** Source data follows **
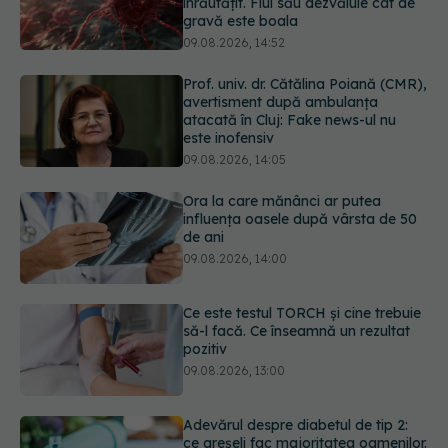
înrăutățit. Fiul său dezvăluie cât de
gravă este boala
09.08.2026, 14:52
Prof. univ. dr. Cătălina Poiană (CMR),
avertisment după ambulanța
atacată în Cluj: Fake news-ul nu
este inofensiv
09.08.2026, 14:05
Ora la care mănânci ar putea
influența oasele după vârsta de 50
de ani
09.08.2026, 14:00
Ce este testul TORCH și cine trebuie
să-l facă. Ce înseamnă un rezultat
pozitiv
09.08.2026, 13:00
Adevărul despre diabetul de tip 2:
ce greșeli fac majoritatea oamenilor.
** End of Source data **
Problem statement
Look above for the line containing "Adevărul despre diabetul"; reproduce it and every line after it through the end of the material, exactly, and nothing else.

Written response
Adevărul despre diabetul de tip 2:
ce greșeli fac majoritatea oamenilor.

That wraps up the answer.